**Data under study:**
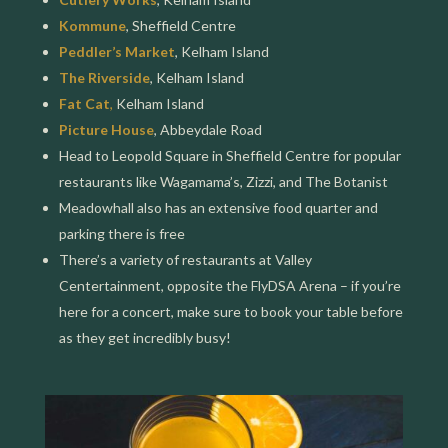
Kommune
, Sheffield Centre
Peddler’s Market
, Kelham Island
The Riverside
, Kelham Island
Fat Cat
,
Kelham Island
Picture House
, Abbeydale Road
Head to Leopold Square in Sheffield Centre for popular
restaurants like Wagamama’s, Zizzi, and The Botanist
Meadowhall also has an extensive food quarter and
parking there is free
There’s a variety of restaurants at Valley
Centertainment, opposite the FlyDSA Arena – if you’re
here for a concert, make sure to book your table before
as they get incredibly busy!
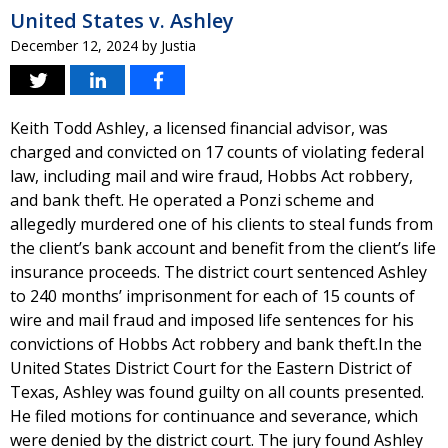
United States v. Ashley
December 12, 2024
by
Justia
Keith Todd Ashley, a licensed financial advisor, was
charged and convicted on 17 counts of violating federal
law, including mail and wire fraud, Hobbs Act robbery,
and bank theft. He operated a Ponzi scheme and
allegedly murdered one of his clients to steal funds from
the client’s bank account and benefit from the client’s life
insurance proceeds. The district court sentenced Ashley
to 240 months’ imprisonment for each of 15 counts of
wire and mail fraud and imposed life sentences for his
convictions of Hobbs Act robbery and bank theft.In the
United States District Court for the Eastern District of
Texas, Ashley was found guilty on all counts presented.
He filed motions for continuance and severance, which
were denied by the district court. The jury found Ashley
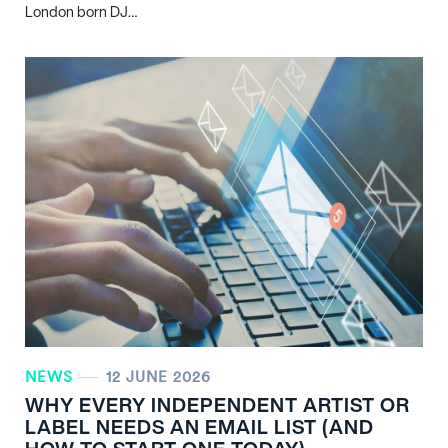
London born DJ…
NEWS
12 JUNE 2026
WHY EVERY INDEPENDENT ARTIST OR
LABEL NEEDS AN EMAIL LIST (AND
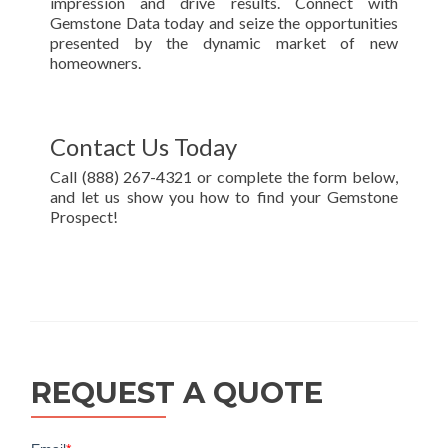
impression and drive results. Connect with
Gemstone Data today and seize the opportunities
presented by the dynamic market of new
homeowners.
Contact Us Today
Call (888) 267-4321 or complete the form below,
and let us show you how to find your Gemstone
Prospect!
REQUEST A QUOTE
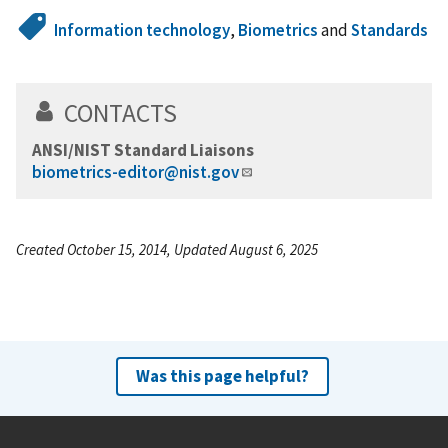
Information technology
,
Biometrics
and
Standards
CONTACTS
ANSI/NIST Standard Liaisons
biometrics-editor@nist.gov
Created October 15, 2014, Updated August 6, 2025
Was this page helpful?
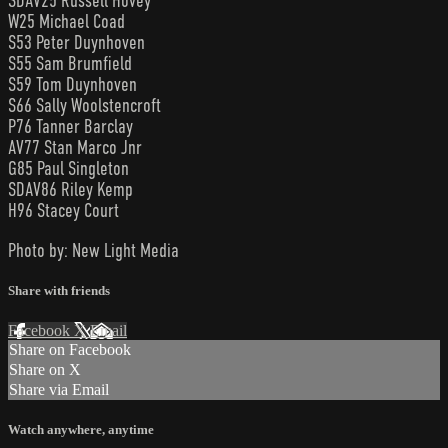
SDAV25 Russell Hovey
W25 Michael Coad
S53 Peter Duynhoven
S55 Sam Brumfield
S59 Tom Duynhoven
S66 Sally Woolstencroft
P76 Tanner Barclay
AV77 Stan Marco Jnr
G85 Paul Singleton
SDAV86 Riley Kemp
H96 Stacey Court
Photo by: New Light Media
Share with friends
Facebook
X
Email
Share on Facebook
Share on X
Share via Email
Watch anywhere, anytime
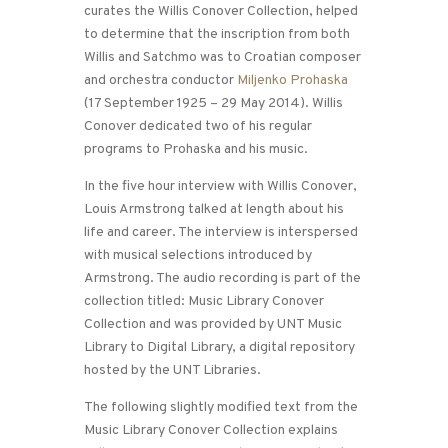
curates the Willis Conover Collection, helped
to determine that the inscription from both
Willis and Satchmo was to Croatian composer
and orchestra conductor
Miljenko Prohaska
(17 September 1925 – 29 May 2014). Willis
Conover dedicated two of his regular
programs to Prohaska and his music.
In the five hour interview with Willis Conover,
Louis Armstrong talked at length about his
life and career. The interview is interspersed
with musical selections introduced by
Armstrong. The audio recording is part of the
collection titled: Music Library Conover
Collection and was provided by UNT Music
Library to Digital Library, a digital repository
hosted by the UNT Libraries.
The following slightly modified text from the
Music Library Conover Collection explains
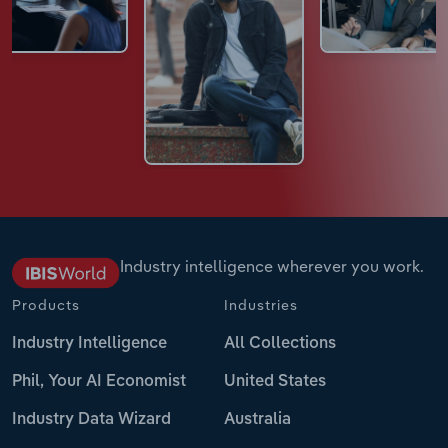
Industry intelligence wherever you work.
Products
Industries
Industry Intelligence
All Collections
Phil, Your AI Economist
United States
Industry Data Wizard
Australia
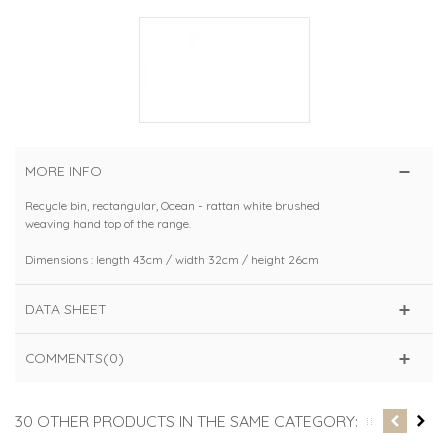
MORE INFO
Recycle bin, rectangular, Ocean - rattan white brushed
weaving hand top of the range.
Dimensions : length 43cm / width 32cm / height 26cm
DATA SHEET
COMMENTS(0)
30 OTHER PRODUCTS IN THE SAME CATEGORY:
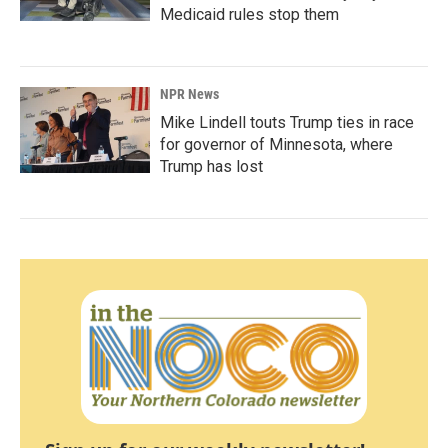
Medicaid rules stop them
NPR News
Mike Lindell touts Trump ties in race
for governor of Minnesota, where
Trump has lost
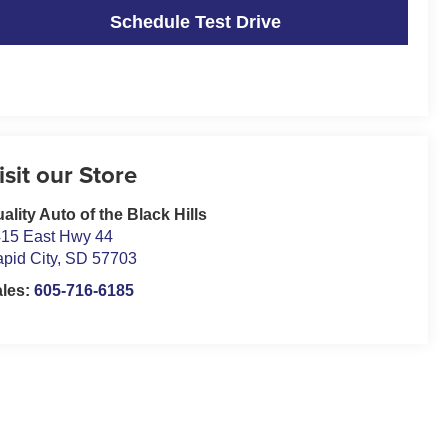
Schedule Test Drive
isit our Store
ality Auto of the Black Hills
15 East Hwy 44
pid City
,
SD
57703
ales:
605-716-6185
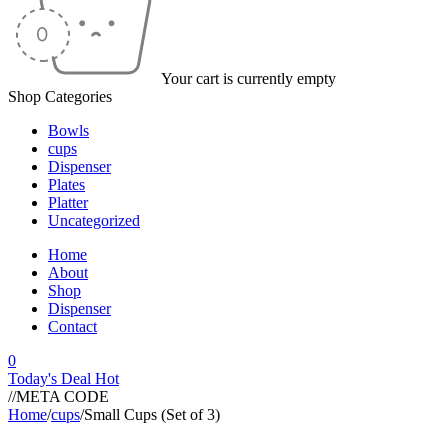
Your cart is currently empty
Shop Categories
Bowls
cups
Dispenser
Plates
Platter
Uncategorized
Home
About
Shop
Dispenser
Contact
0
Today's Deal
Hot
//META CODE
Home
/
cups
/
Small Cups (Set of 3)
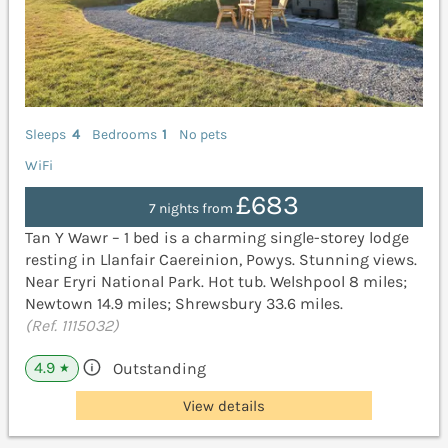
Sleeps
4
Bedrooms
1
No pets
WiFi
£683
7 nights from
Tan Y Wawr – 1 bed is a charming single-storey lodge
resting in Llanfair Caereinion, Powys. Stunning views.
Near Eryri National Park. Hot tub. Welshpool 8 miles;
Newtown 14.9 miles; Shrewsbury 33.6 miles.
(Ref. 1115032)
4.9
Outstanding
★
View details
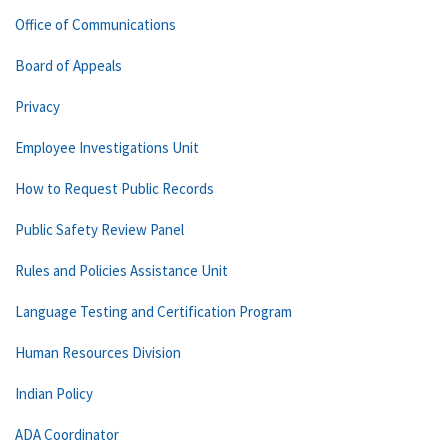
Office of Communications
Board of Appeals
Privacy
Employee Investigations Unit
How to Request Public Records
Public Safety Review Panel
Rules and Policies Assistance Unit
Language Testing and Certification Program
Human Resources Division
Indian Policy
ADA Coordinator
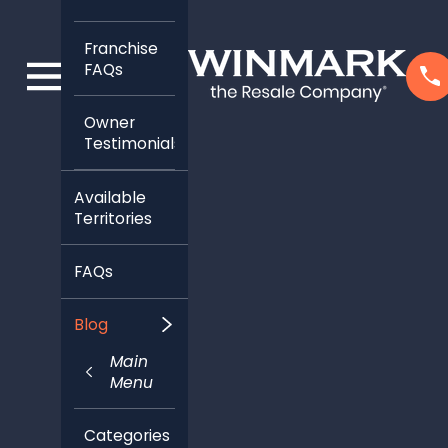
Franchise
FAQs
Owner
Testimonials
Available
Territories
FAQs
Blog
Main
Menu
Categories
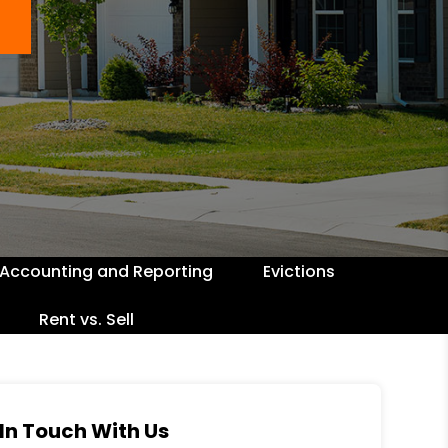
Accounting and Reporting
Evictions
Rent vs. Sell
In Touch With Us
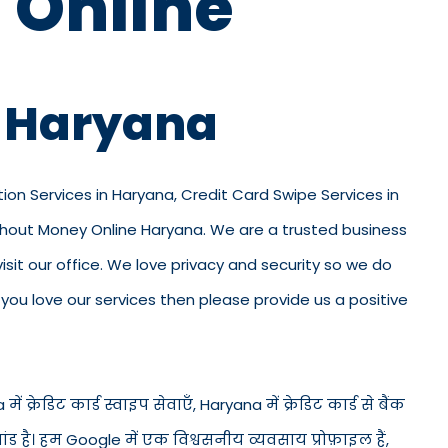
 Online
n Haryana
tion Services in Haryana, Credit Card Swipe Services in
ithout Money Online Haryana. We are a trusted business
 visit our office. We love privacy and security so we do
ou love our services then please provide us a positive
 क्रेडिट कार्ड स्वाइप सेवाएँ, Haryana में क्रेडिट कार्ड से बैंक
ंड है। हम Google में एक विश्वसनीय व्यवसाय प्रोफ़ाइल हैं,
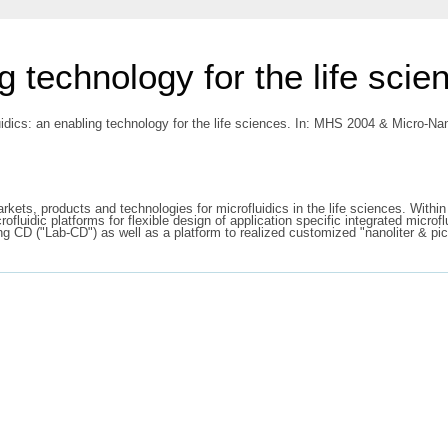
g technology for the life scie
uidics: an enabling technology for the life sciences. In: MHS 2004 & Micro
rkets, products and technologies for microfluidics in the life sciences. Withi
crofluidic platforms for flexible design of application specific integrated micr
ing CD ("Lab-CD") as well as a platform to realized customized "nanoliter & pi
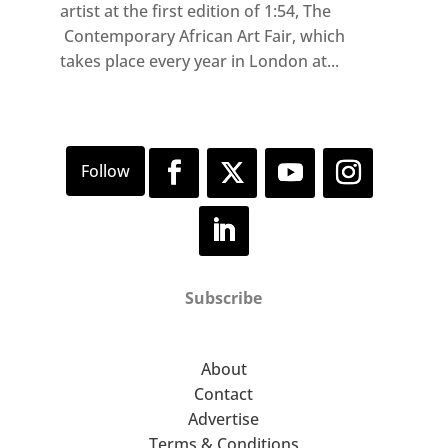
artist at the first edition of 1:54, The
Contemporary African Art Fair, which
takes place every year in London at...
Subscribe
About
Contact
Advertise
Terms & Conditions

**Brief:** Exactly as written, copy the entries above without their pictures.

**Exercise output:**
Kommune
, Sheffield Centre
Peddler’s Market
, Kelham Island
The Riverside
, Kelham Island
Fat Cat
,
Kelham Island
Picture House
, Abbeydale Road
Head to Leopold Square in Sheffield Centre for popular
restaurants like Wagamama’s, Zizzi, and The Botanist
Meadowhall also has an extensive food quarter and
parking there is free
There’s a variety of restaurants at Valley
Centertainment, opposite the FlyDSA Arena – if you’re
here for a concert, make sure to book your table before
as they get incredibly busy!
United States v. Ashley
December 12, 2024
by
Justia
Keith Todd Ashley, a licensed financial advisor, was
charged and convicted on 17 counts of violating federal
law, including mail and wire fraud, Hobbs Act robbery,
and bank theft. He operated a Ponzi scheme and
allegedly murdered one of his clients to steal funds from
the client’s bank account and benefit from the client’s life
insurance proceeds. The district court sentenced Ashley
to 240 months’ imprisonment for each of 15 counts of
wire and mail fraud and imposed life sentences for his
convictions of Hobbs Act robbery and bank theft.In the
United States District Court for the Eastern District of
Texas, Ashley was found guilty on all counts presented.
He filed motions for continuance and severance, which
were denied by the district court. The jury found Ashley
London born DJ…
NEWS
12 JUNE 2026
WHY EVERY INDEPENDENT ARTIST OR
LABEL NEEDS AN EMAIL LIST (AND
impression and drive results. Connect with
Gemstone Data today and seize the opportunities
presented by the dynamic market of new
homeowners.
Contact Us Today
Call (888) 267-4321 or complete the form below,
and let us show you how to find your Gemstone
Prospect!
REQUEST A QUOTE
Information technology
,
Biometrics
and
Standards
CONTACTS
ANSI/NIST Standard Liaisons
biometrics-editor@nist.gov
Created October 15, 2014, Updated August 6, 2025
Was this page helpful?
SDAV25 Russell Hovey
W25 Michael Coad
S53 Peter Duynhoven
S55 Sam Brumfield
S59 Tom Duynhoven
S66 Sally Woolstencroft
P76 Tanner Barclay
AV77 Stan Marco Jnr
G85 Paul Singleton
SDAV86 Riley Kemp
H96 Stacey Court
Photo by: New Light Media
Share with friends
Facebook
X
Email
Share on Facebook
Share on X
Share via Email
Watch anywhere, anytime
curates the Willis Conover Collection, helped
to determine that the inscription from both
Willis and Satchmo was to Croatian composer
and orchestra conductor
Miljenko Prohaska
(17 September 1925 – 29 May 2014). Willis
Conover dedicated two of his regular
programs to Prohaska and his music.
In the five hour interview with Willis Conover,
Louis Armstrong talked at length about his
life and career. The interview is interspersed
with musical selections introduced by
Armstrong. The audio recording is part of the
collection titled: Music Library Conover
Collection and was provided by UNT Music
Library to Digital Library, a digital repository
hosted by the UNT Libraries.
The following slightly modified text from the
Music Library Conover Collection explains
Industry intelligence wherever you work.
Products
Industries
Industry Intelligence
All Collections
Phil, Your AI Economist
United States
Industry Data Wizard
Australia
MORE INFO
Recycle bin, rectangular, Ocean - rattan white brushed
weaving hand top of the range.
Dimensions : length 43cm / width 32cm / height 26cm
DATA SHEET
COMMENTS(0)
30 OTHER PRODUCTS IN THE SAME CATEGORY:
Medicaid rules stop them
NPR News
Mike Lindell touts Trump ties in race
for governor of Minnesota, where
Trump has lost
Schedule Test Drive
isit our Store
ality Auto of the Black Hills
15 East Hwy 44
pid City
,
SD
57703
ales:
605-716-6185
Your cart is currently empty
Shop Categories
Bowls
cups
Dispenser
Plates
Platter
Uncategorized
Home
About
Shop
Dispenser
Contact
0
Today's Deal
Hot
//META CODE
Home
/
cups
/
Small Cups (Set of 3)
Sleeps
4
Bedrooms
1
No pets
WiFi
£683
7 nights from
Tan Y Wawr – 1 bed is a charming single-storey lodge
resting in Llanfair Caereinion, Powys. Stunning views.
Near Eryri National Park. Hot tub. Welshpool 8 miles;
Newtown 14.9 miles; Shrewsbury 33.6 miles.
(Ref. 1115032)
4.9
Outstanding
★
View details
Office of Communications
Board of Appeals
Privacy
Employee Investigations Unit
How to Request Public Records
Public Safety Review Panel
Rules and Policies Assistance Unit
Language Testing and Certification Program
Human Resources Division
Indian Policy
ADA Coordinator
Franchise
FAQs
Owner
Testimonials
Available
Territories
FAQs
Blog
Main
Menu
Categories
Accounting and Reporting
Evictions
Rent vs. Sell
In Touch With Us
 Online
n Haryana
tion Services in Haryana, Credit Card Swipe Services in
ithout Money Online Haryana. We are a trusted business
 visit our office. We love privacy and security so we do
ou love our services then please provide us a positive
 क्रेडिट कार्ड स्वाइप सेवाएँ, Haryana में क्रेडिट कार्ड से बैंक
ंड है। हम Google में एक विश्वसनीय व्यवसाय प्रोफ़ाइल हैं,
g technology for the life scie
uidics: an enabling technology for the life sciences. In: MHS 2004 & Micro
rkets, products and technologies for microfluidics in the life sciences. Withi
crofluidic platforms for flexible design of application specific integrated micr
ing CD ("Lab-CD") as well as a platform to realized customized "nanoliter & pi
artist at the first edition of 1:54, The
Contemporary African Art Fair, which
takes place every year in London at...
Subscribe
About
Contact
Advertise
Terms & Conditions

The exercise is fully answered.